Saved data entries:
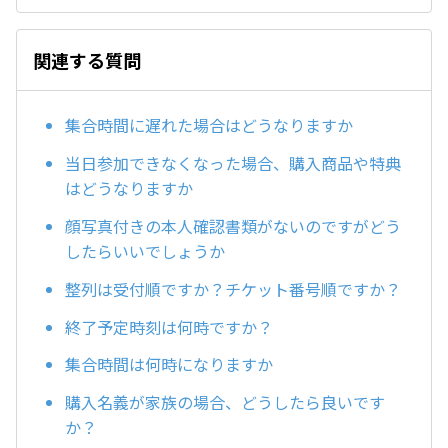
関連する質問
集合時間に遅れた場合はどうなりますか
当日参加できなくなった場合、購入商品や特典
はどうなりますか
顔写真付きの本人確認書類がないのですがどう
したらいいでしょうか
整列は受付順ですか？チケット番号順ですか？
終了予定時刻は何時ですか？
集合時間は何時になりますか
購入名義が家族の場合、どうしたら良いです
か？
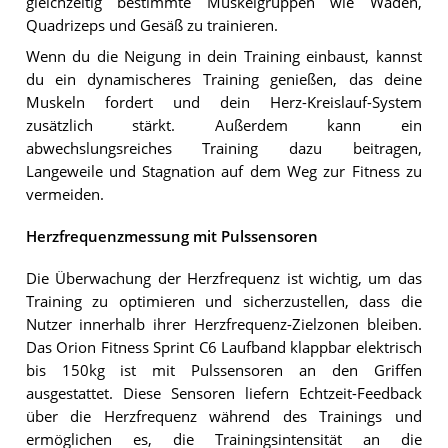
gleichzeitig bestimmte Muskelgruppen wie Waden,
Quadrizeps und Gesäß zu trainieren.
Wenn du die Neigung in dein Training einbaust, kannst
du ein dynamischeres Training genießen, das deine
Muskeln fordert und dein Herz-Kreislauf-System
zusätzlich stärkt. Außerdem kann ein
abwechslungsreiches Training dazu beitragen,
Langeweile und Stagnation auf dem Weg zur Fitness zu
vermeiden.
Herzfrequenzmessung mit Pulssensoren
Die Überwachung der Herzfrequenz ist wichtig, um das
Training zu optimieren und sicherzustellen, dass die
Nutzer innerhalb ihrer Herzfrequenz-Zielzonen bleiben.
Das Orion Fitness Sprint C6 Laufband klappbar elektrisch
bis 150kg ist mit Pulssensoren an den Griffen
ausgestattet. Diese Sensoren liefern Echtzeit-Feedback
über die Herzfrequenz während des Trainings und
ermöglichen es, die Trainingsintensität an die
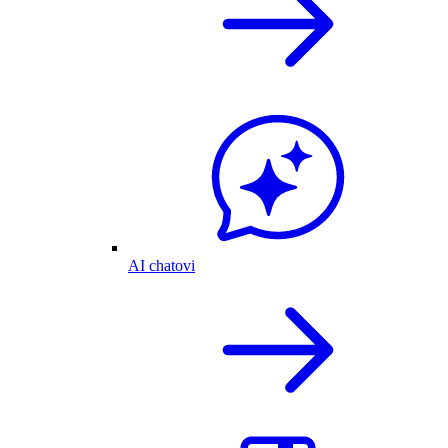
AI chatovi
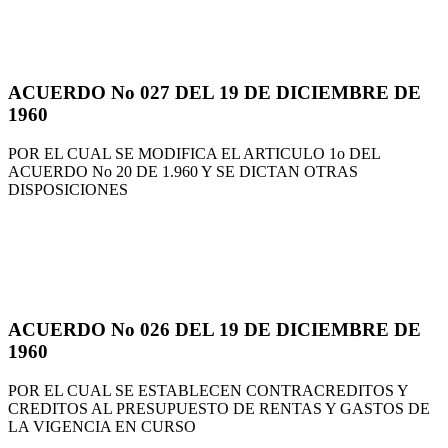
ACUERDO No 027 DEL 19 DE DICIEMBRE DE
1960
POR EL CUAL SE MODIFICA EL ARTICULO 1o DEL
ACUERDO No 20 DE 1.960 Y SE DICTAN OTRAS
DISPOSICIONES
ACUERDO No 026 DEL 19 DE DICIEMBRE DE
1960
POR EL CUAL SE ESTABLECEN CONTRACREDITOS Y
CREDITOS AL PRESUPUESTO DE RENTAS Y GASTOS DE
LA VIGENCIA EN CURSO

* * *

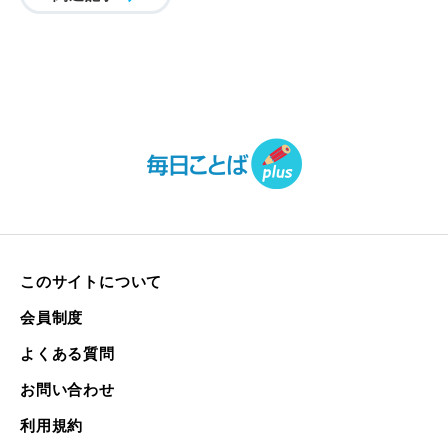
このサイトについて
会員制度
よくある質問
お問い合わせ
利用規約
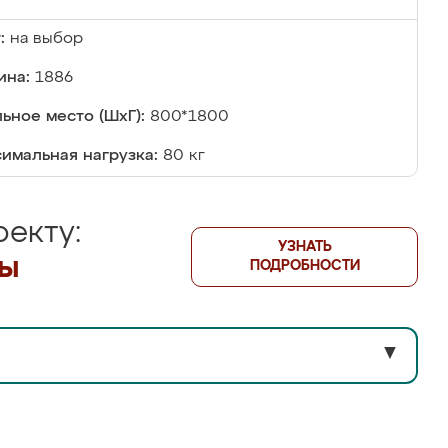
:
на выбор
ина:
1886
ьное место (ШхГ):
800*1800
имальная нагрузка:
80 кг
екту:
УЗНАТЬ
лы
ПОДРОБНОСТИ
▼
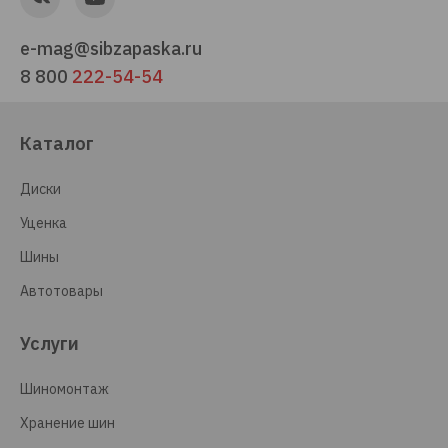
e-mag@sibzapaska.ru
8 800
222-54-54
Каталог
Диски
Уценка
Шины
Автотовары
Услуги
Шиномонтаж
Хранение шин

◆ Problem details
Wherever the string "Pulssensoren" occurs in the entries, copy that whole line.

◆ Solution to this problem
Herzfrequenzmessung mit Pulssensoren
bis 150kg ist mit Pulssensoren an den Griffen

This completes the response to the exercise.